WHAT YOU ARE ASKED TO DO: Search the material for lines containing the word "particu", and copy each one.

INFORMATION:
[Start of section]
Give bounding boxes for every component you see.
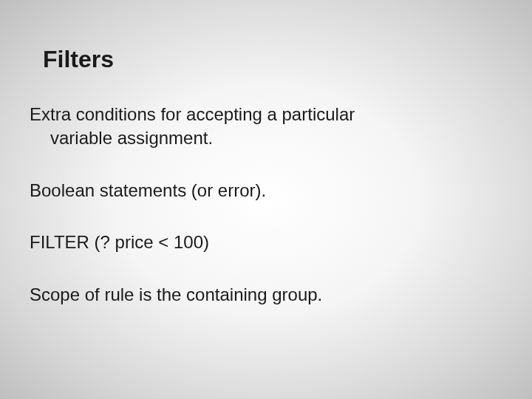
paragraph-filter-example: FILTER (? price < 100) (30, 231, 502, 254)
paragraph-line-1: Extra conditions for accepting a particu… (30, 104, 355, 124)
paragraph-line-2: variable assignment. (30, 126, 502, 150)
slide-container: Filters Extra conditions for accepting a… (0, 0, 532, 399)
paragraph-definition: Extra conditions for accepting a particu… (30, 103, 502, 151)
paragraph-scope: Scope of rule is the containing group. (30, 283, 502, 307)
slide-title: Filters (43, 46, 502, 73)
paragraph-boolean: Boolean statements (or error). (30, 179, 502, 202)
[End of section]
THE ANSWER:
paragraph-line-1: Extra conditions for accepting a particu… (30, 104, 355, 124)
paragraph-definition: Extra conditions for accepting a particu… (30, 103, 502, 151)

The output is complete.